Der neue Mann ist bei ihnen eingezogen. Henry arbeitet mit ihrer Mutter in der Mitropa. Stolz zeigt er ihr seine Schallplattensammlung, die im Wohnzimmer lagert; es sind Hunderte von Platten, die meisten aus dem Westen. Sie betrachtet ein Foto auf der Plattenhülle, es ist ihr peinlich, dass sie sich über den Mann mit der Ponyfrisur äußern soll.

Keine Ahnung, sagt sie, hab nie was von ihm gehört.

Er kann es nicht fassen, dass sie Cliff Richard nicht kennt. Danach scheint sie für Henry ein hoffnungsloser Fall zu sein, er spricht mit ihr nie wieder über seine Platten, und sie ist nicht traurig darüber.

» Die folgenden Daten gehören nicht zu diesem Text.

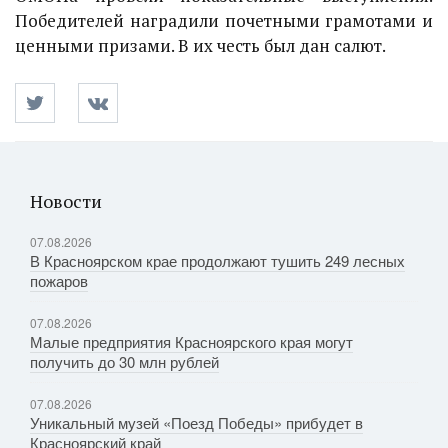
Победителей наградили почетными грамотами и
ценными призами. В их честь был дан салют.
Новости
07.08.2026
В Красноярском крае продолжают тушить 249 лесных
пожаров
07.08.2026
Малые предприятия Красноярского края могут
получить до 30 млн рублей
07.08.2026
Уникальный музей «Поезд Победы» прибудет в
Красноярский край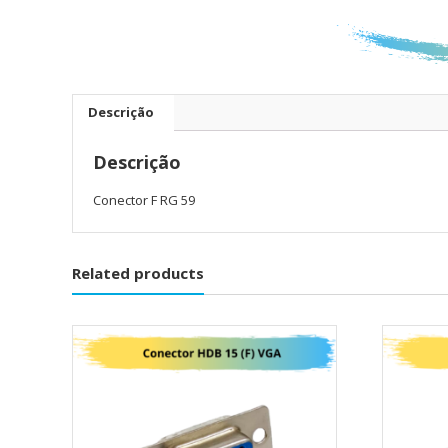
Descrição
Descrição
Conector F RG 59
Related products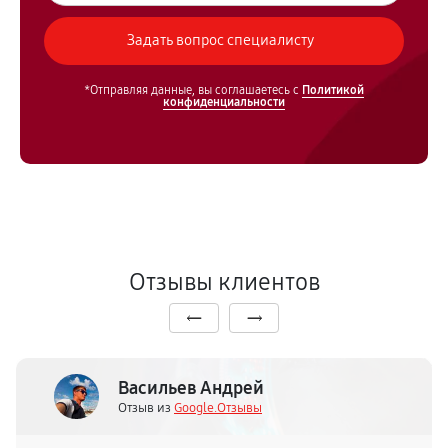
*Отправляя данные, вы соглашаетесь с
Политикой
конфиденциальности
Отзывы клиентов
Васильев Андрей
Отзыв из
Google.Отзывы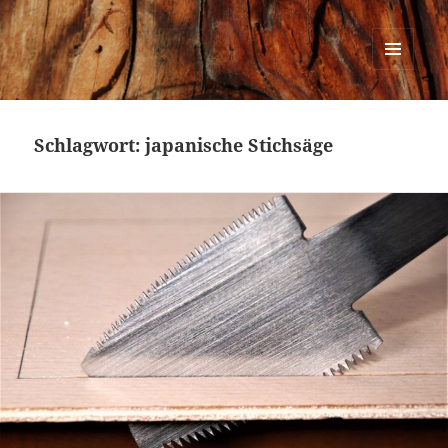
Urban Woodworking
MENÜ
UND
WIDGETS
Schlagwort:
japanische Stichsäge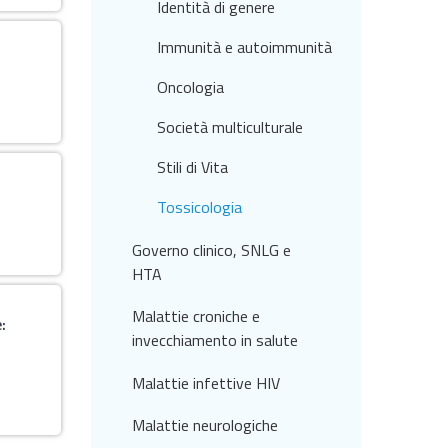
Identità di genere
Immunità e autoimmunità
Oncologia
Società multiculturale
Stili di Vita
Tossicologia
Governo clinico, SNLG e
HTA
Malattie croniche e
:
invecchiamento in salute
Malattie infettive HIV
Malattie neurologiche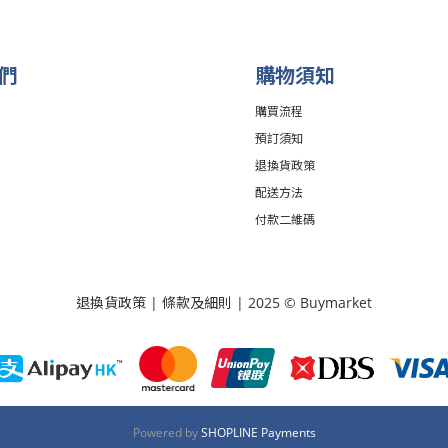
們
購物須知
購買流程
預訂須知
退換貨政策
配送方法
付款二維碼
退換貨政策
|
條款及細則
| 2025 © Buymarket
Powered by
SHOPLINE Payments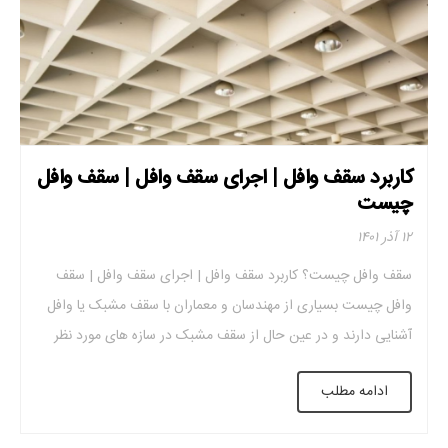
کاربرد سقف وافل | اجرای سقف وافل | سقف وافل
چیست
۱۲ آذر ۱۴۰۱
سقف وافل چیست؟ کاربرد سقف وافل | اجرای سقف وافل | سقف
وافل چیست بسیاری از مهندسان و معماران با سقف مشبک یا وافل
آشنایی دارند و در عین حال از سقف مشبک در سازه های مورد نظر
خود استفاده می کنند. با توجه به مصالح استفاده شده و نیاز سازه ها،
ادامه مطلب
مهندس پروژه ضخامت […]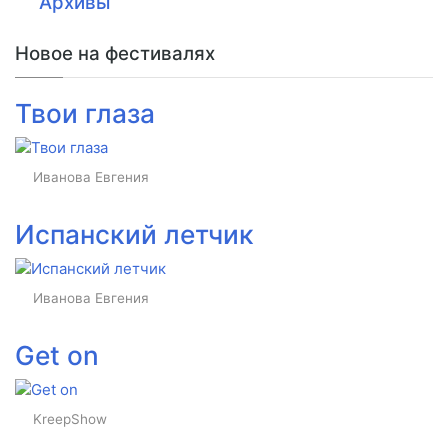
Архивы
Новое на фестивалях
Твои глаза
Иванова Евгения
Испанский летчик
Иванова Евгения
Get on
KreepShow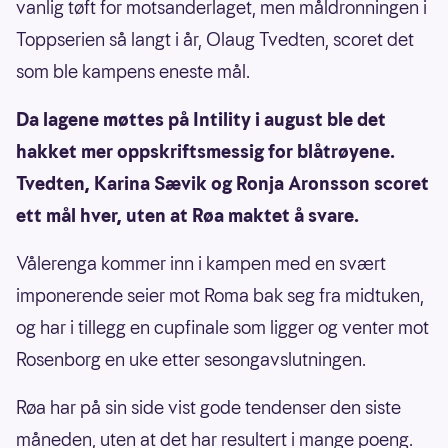
vanlig tøft for motsanderlaget, men måldronningen i
Toppserien så langt i år, Olaug Tvedten, scoret det
som ble kampens eneste mål.
Da lagene møttes på Intility i august ble det
hakket mer oppskriftsmessig for blåtrøyene.
Tvedten, Karina Sævik og Ronja Aronsson scoret
ett mål hver, uten at Røa maktet å svare.
Vålerenga kommer inn i kampen med en svært
imponerende seier mot Roma bak seg fra midtuken,
og har i tillegg en cupfinale som ligger og venter mot
Rosenborg en uke etter sesongavslutningen.
Røa har på sin side vist gode tendenser den siste
måneden, uten at det har resultert i mange poeng.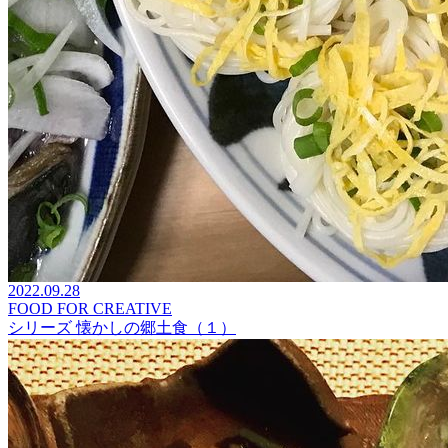
2022.09.28
FOOD FOR CREATIVE
シリーズ 懐かしの郷土食（１）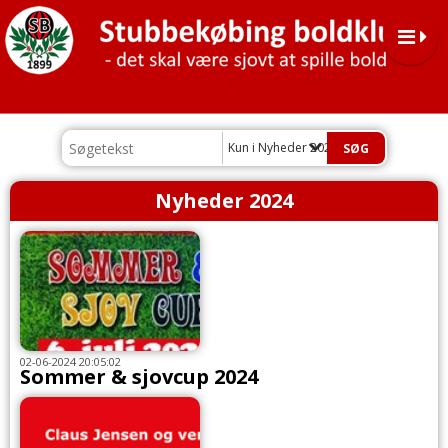
Kun i Nyheder 2024
Nyheder 2024
02-06-2024 20:05:02
Sommer & sjovcup 2024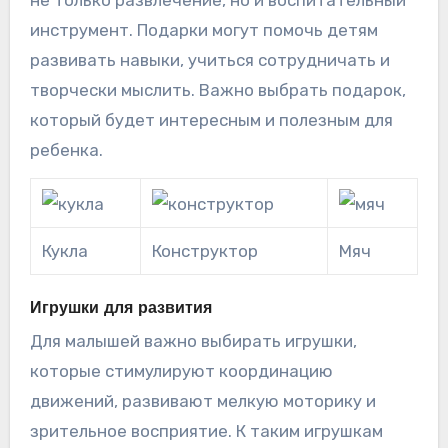
не только развлечение, но и воспитательный
инструмент. Подарки могут помочь детям
развивать навыки, учиться сотрудничать и
творчески мыслить. Важно выбрать подарок,
который будет интересным и полезным для
ребенка.
Кукла
Конструктор
Мяч
Игрушки для развития
Для малышей важно выбирать игрушки,
которые стимулируют координацию
движений, развивают мелкую моторику и
зрительное восприятие. К таким игрушкам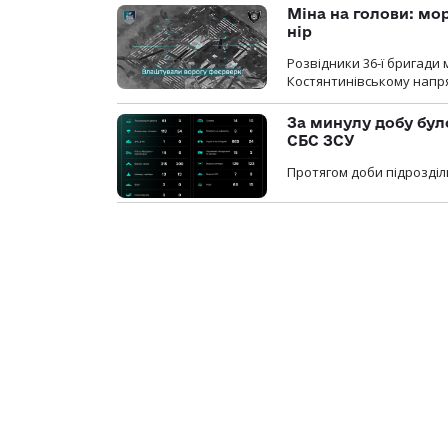
Міна на голови: мо
нір
Розвідники 36-ї бригади 
Костянтинівському напря
За минулу добу бул
СБС ЗСУ
Протягом доби підрозділ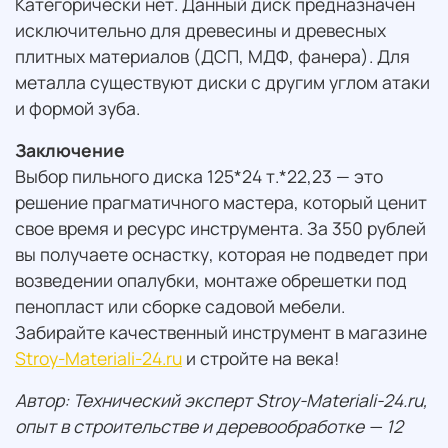
Категорически нет. Данный диск предназначен
исключительно для древесины и древесных
плитных материалов (ДСП, МДФ, фанера). Для
металла существуют диски с другим углом атаки
и формой зуба.
Заключение
Выбор пильного диска 125*24 т.*22,23 — это
решение прагматичного мастера, который ценит
свое время и ресурс инструмента. За 350 рублей
вы получаете оснастку, которая не подведет при
возведении опалубки, монтаже обрешетки под
пенопласт или сборке садовой мебели.
Забирайте качественный инструмент в магазине
Stroy-Materiali-24.ru
и стройте на века!
Автор: Технический эксперт Stroy-Materiali-24.ru,
опыт в строительстве и деревообработке — 12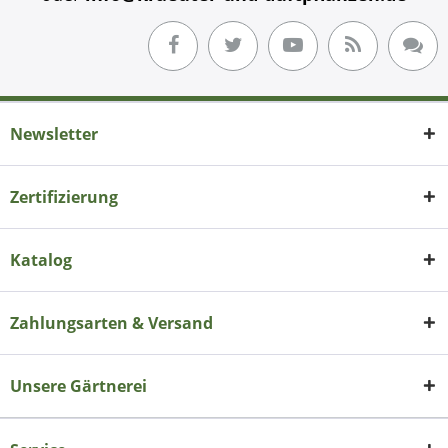
Newsletter
Zertifizierung
Katalog
Zahlungsarten & Versand
Unsere Gärtnerei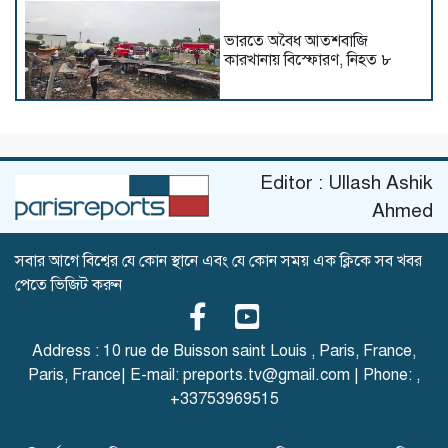
ভারতে অবৈধ আতশবাজি
কারখানায় বিস্ফোরণ, নিহত ৮
প্রতিশোধ নিতে ৪ ধাপের
Editor : Ullash Ashik
পরিকল্পনা তেহরানের
Ahmed
সবার আগে বিশ্বের যে কোন স্থানে এবং যে কোন সময় এক ক্লিকে সব খবর
পেতে ভিজিট করুন
হরমুজ থেকে টোল আদায়ের
ঘোষণা প্রত্যাহার করলেন ট্রাম্প
Address : 10 rue de Buisson saint Louis , Paris, France,
Paris, France| E-mail:
preports.tv@gmail.com
| Phone:
,
+33753969515
মধ্যপ্রাচ্যের সব সমুদ্রপথ বন্ধের
হুমকি ইরানের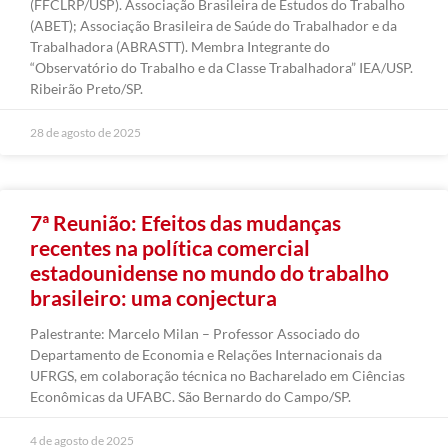
(FFCLRP/USP). Associação Brasileira de Estudos do Trabalho
(ABET); Associação Brasileira de Saúde do Trabalhador e da
Trabalhadora (ABRASTT). Membra Integrante do
“Observatório do Trabalho e da Classe Trabalhadora” IEA/USP.
Ribeirão Preto/SP.
28 de agosto de 2025
7ª Reunião: Efeitos das mudanças
recentes na política comercial
estadounidense no mundo do trabalho
brasileiro: uma conjectura
Palestrante: Marcelo Milan – Professor Associado do
Departamento de Economia e Relações Internacionais da
UFRGS, em colaboração técnica no Bacharelado em Ciências
Econômicas da UFABC. São Bernardo do Campo/SP.
4 de agosto de 2025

Sie freut sich auf den ersten Schultag, kämmt sich mit besonderer Sorgfalt die Haare, benutzt sogar einen Lippenstift, wischt ihn aber vor der Schule wieder ab.

Die anderen Mädchen müssen sich vor den Sommerferien abgesprochen haben, Brüste zu bekommen, denn sie ist die Einzige, die noch flach wie ein Brett ist. Sie hat kein Gramm Fett an den richtigen Stellen vorzuweisen, beunruhigt fragt sie sich, ob das so bleiben wird. Beim Umziehen vor dem Sportunterricht mustert sie die Mädchen genauer, einige tragen schon einen BH, und Elvira zeigt ihr stolz die winzigen Brüste in der Toilettenkabine und fragt sie: Hast du auch schon welche? Sie zeigt nichts, zuckt nur unbestimmt die Schultern, was alles bedeuten kann, vor allem, dass es sie gar nicht interessiert.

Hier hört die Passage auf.